TURIN, Feb 26: The keepers of the flame live in a hole and survive on cold cereal, crackers and baked beans.

Federico Fiorini pressed the green button that ignited the Olympic cauldron at the start of the Turin Games. Today he will pull the bright yellow lever to snuff out the flame.

He and two colleagues have lived 10 feet underground to make sure the fire stays alit over Turin's skyline and on television sets around the world.

From offstage they play main roles in the ceremonies that opened and will close the Games before billions of TV viewers.

''Even if we're in a hole,'' Fiorini quipped during a visit to his damp digs.

The Olympic flame -- representing the sacred fire that Prometheus stole from the gods and gave to man -- burns atop a 20-storey-tall tangle of tubes that looks more giant cigarette than cauldron.

It is a far cry from the 1996 structure in Atlanta which some likened to a serving of McDonald's french fries.

Designed by Pininfarina, the firm that also sketched the Olympic torch, Turin's tower will remain as a symbol of the 20th Winter Games. But after today it will never again burn.
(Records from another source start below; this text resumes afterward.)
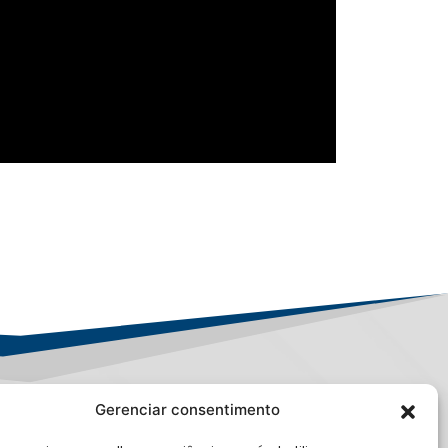
Gerenciar consentimento
PD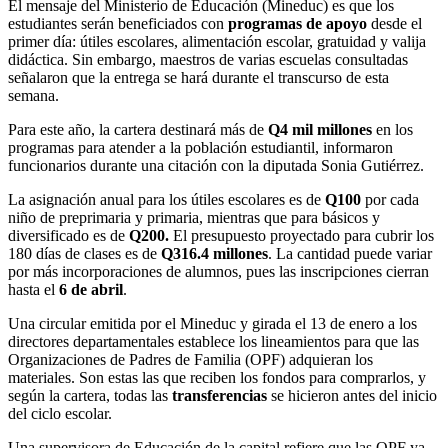
El mensaje del Ministerio de Educación (Mineduc) es que los
estudiantes serán beneficiados con
programas de apoyo
desde el
primer día: útiles escolares, alimentación escolar, gratuidad y valija
didáctica. Sin embargo, maestros de varias escuelas consultadas
señalaron que la entrega se hará durante el transcurso de esta
semana.
Para este año, la cartera destinará más de
Q4 mil millones
en los
programas para atender a la población estudiantil, informaron
funcionarios durante una citación con la diputada Sonia Gutiérrez.
La asignación anual para los útiles escolares es de
Q100
por cada
niño de preprimaria y primaria, mientras que para básicos y
diversificado es de
Q200.
El presupuesto proyectado para cubrir los
180 días de clases es de
Q316.4 millones
. La cantidad puede variar
por más incorporaciones de alumnos, pues las inscripciones cierran
hasta el
6 de abril
.
Una circular emitida por el Mineduc y girada el 13 de enero a los
directores departamentales establece los lineamientos para que las
Organizaciones de Padres de Familia (OPF) adquieran los
materiales. Son estas las que reciben los fondos para comprarlos, y
según la cartera, todas las
transferencias
se hicieron antes del inicio
del ciclo escolar.
Una supervisora de Educación de la capital refiere que las OPF ya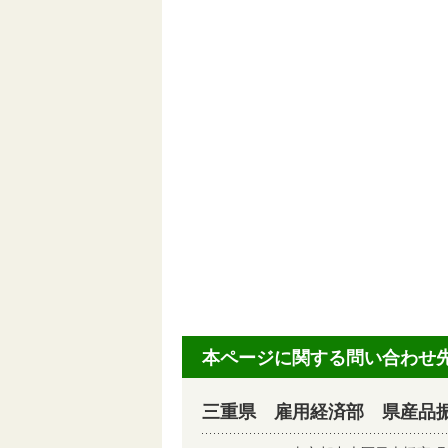
本ページに関する問い合わせ
三重県 雇用経済部 県産品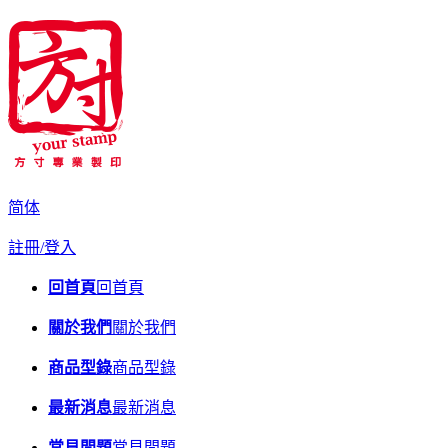
简体
註冊/登入
回首頁
回首頁
關於我們
關於我們
商品型錄
商品型錄
最新消息
最新消息
常見問題
常見問題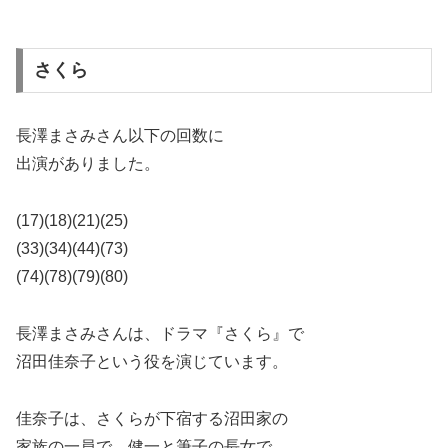
さくら
長澤まさみさん以下の回数に
出演がありました。
(17)(18)(21)(25)
(33)(34)(44)(73)
(74)(78)(79)(80)
長澤まさみさんは、ドラマ『さくら』で
沼田佳奈子という役を演じています。
佳奈子は、さくらが下宿する沼田家の
家族の一員で、健一と筆子の長女で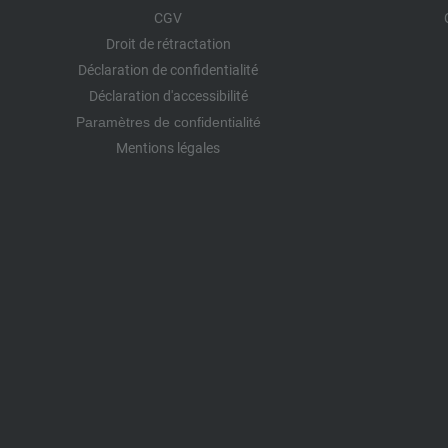
CGV
Droit de rétractation
Déclaration de confidentialité
Déclaration d'accessibilité
Paramètres de confidentialité
Mentions légales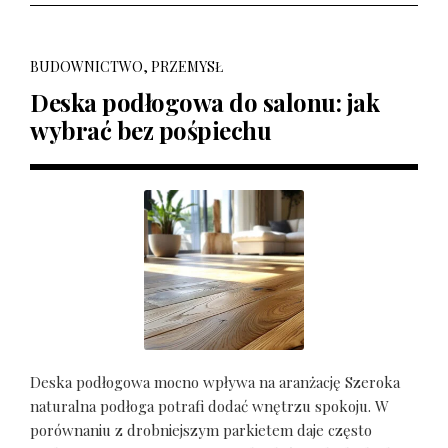
BUDOWNICTWO, PRZEMYSŁ
Deska podłogowa do salonu: jak
wybrać bez pośpiechu
Deska podłogowa mocno wpływa na aranżację Szeroka
naturalna podłoga potrafi dodać wnętrzu spokoju. W
porównaniu z drobniejszym parkietem daje często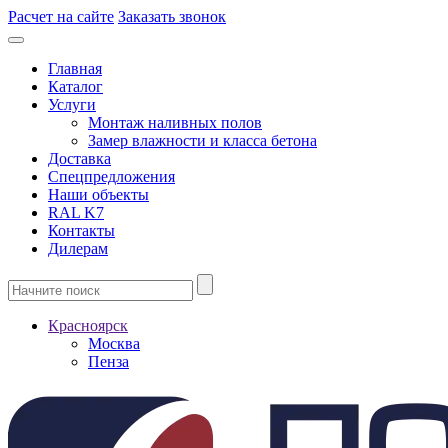
Расчет на сайте
Заказать звонок
Главная
Каталог
Услуги
Монтаж наливных полов
Замер влажности и класса бетона
Доставка
Спецпредложения
Наши объекты
RAL K7
Контакты
Дилерам
Красноярск
Москва
Пенза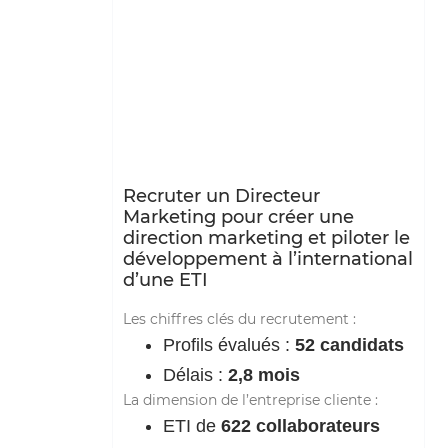
Recruter un Directeur
Marketing pour créer une
direction marketing et piloter le
développement à l’international
d’une ETI
Les chiffres clés du recrutement :
Profils évalués :
52 candidats
Délais :
2,8 mois
La dimension de l’entreprise cliente :
ETI de
622 collaborateurs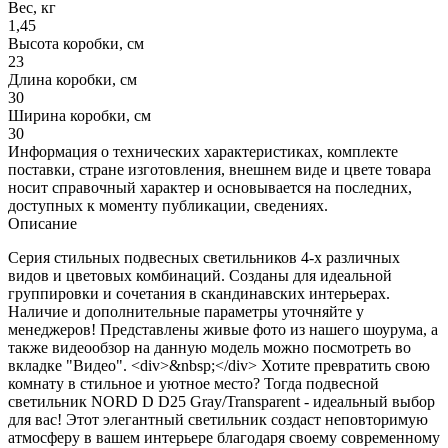
Вес, кг
1,45
Высота коробки, см
23
Длина коробки, см
30
Ширина коробки, см
30
Информация о технических характеристиках, комплекте
поставки, стране изготовления, внешнем виде и цвете товара
носит справочный характер и основывается на последних,
доступных к моменту публикации, сведениях.
Описание
Серия стильных подвесных светильников 4-х различных
видов и цветовых комбинаций. Созданы для идеальной
группировки и сочетания в скандинавских интерьерах.
Наличие и дополнительные параметры уточняйте у
менеджеров! Представлены живые фото из нашего шоурума, а
также видеообзор на данную модель можно посмотреть во
вкладке "Видео". <div>&nbsp;</div> Хотите превратить свою
комнату в стильное и уютное место? Тогда подвесной
светильник NORD D D25 Gray/Transparent - идеальный выбор
для вас! Этот элегантный светильник создаст неповторимую
атмосферу в вашем интерьере благодаря своему современному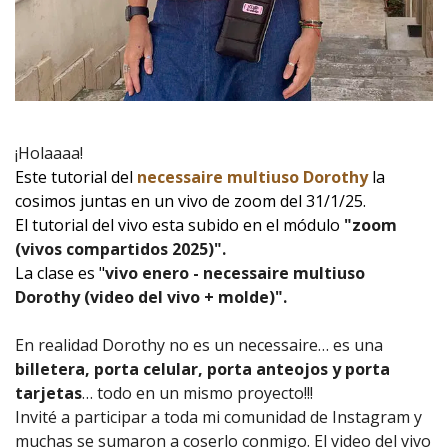
¡Holaaaa!
Este tutorial del
necessaire multiuso Dorothy
la
cosimos juntas en un vivo de zoom del 31/1/25.
El tutorial del vivo esta subido en el módulo
"zoom
(vivos compartidos 2025)".
La clase es "
vivo enero - necessaire multiuso
Dorothy (video del vivo + molde)
".
En realidad Dorothy no es un necessaire… es una
billetera, porta celular, porta anteojos y porta
tarjetas
… todo en un mismo proyecto!!!
Invité a participar a toda mi comunidad de Instagram y
muchas se sumaron a coserlo conmigo. El video del vivo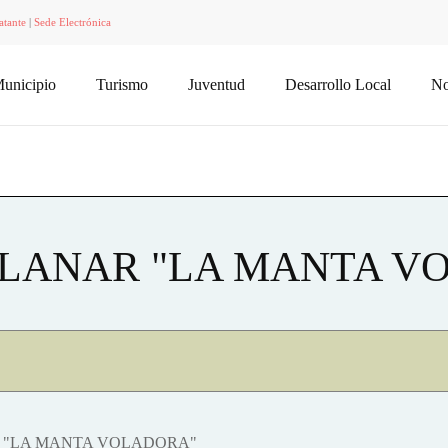
atante
|
Sede Electrónica
unicipio
Turismo
Juventud
Desarrollo Local
No
LANAR "LA MANTA V
 "LA MANTA VOLADORA"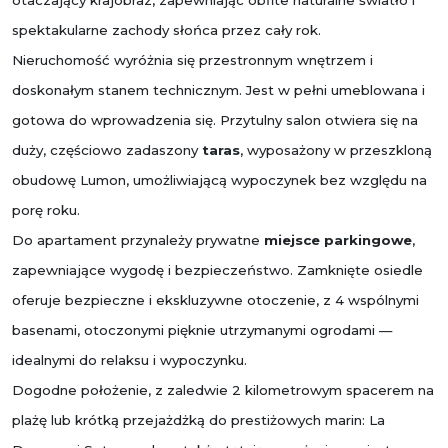
spektakularne zachody słońca przez cały rok.
Nieruchomość wyróżnia się przestronnym wnętrzem i
doskonałym stanem technicznym. Jest w pełni umeblowana i
gotowa do wprowadzenia się. Przytulny salon otwiera się na
duży, częściowo zadaszony
taras
, wyposażony w przeszkloną
obudowę Lumon, umożliwiającą wypoczynek bez względu na
porę roku.
Do apartament przynależy prywatne
miejsce parkingowe
,
zapewniające wygodę i bezpieczeństwo. Zamknięte osiedle
oferuje bezpieczne i ekskluzywne otoczenie, z 4 wspólnymi
basenami, otoczonymi pięknie utrzymanymi ogrodami —
idealnymi do relaksu i wypoczynku.
Dogodne położenie, z zaledwie 2 kilometrowym spacerem na
plażę lub krótką przejażdżką do prestiżowych marin: La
Fiorini and two colleagues from Horizon Three Industries monitor the gas that arrives in four thick pipes from the city's supply. It is then fed into 12 ducts that feed the flame at the tips of five twisting tubes and a sixth straight one.

Two control panels, each as big as a country manor's cupboard, house switches and computers that regulate the flame.

''Just like NASA,'' said Matt Lenz, sitting near the base of the beige tower that resembles a missile shaft.

Although the automatic valve system cost some 600,000 euros (715,000 dollars) and the tubes can handle up to 8,000 cubic metres of gas per hour, Fiorini and Lenz are unimpressed.

''It's not a very big project for us,'' said Lenz.

That is just as well -- so far Turin has been able to avoid the fate of Salt Lake City, where the flame went dead for several hours during the 2002 Games.

With a push of a button on February 10, Fiorini lit the flame about five seconds after Italian former cross country skier Stefania Belmondo set off a string of fireworks inside the adjacent Olympic stadium.

He took his cue from a show call piped into the cinderblock bunker over a speaker near a box of Special K cereal.

Today he will close three of four gas tubes, wait five minutes, then on cue just after 0000 hrs IST slowly pull a fourth lever to extinguish the flame.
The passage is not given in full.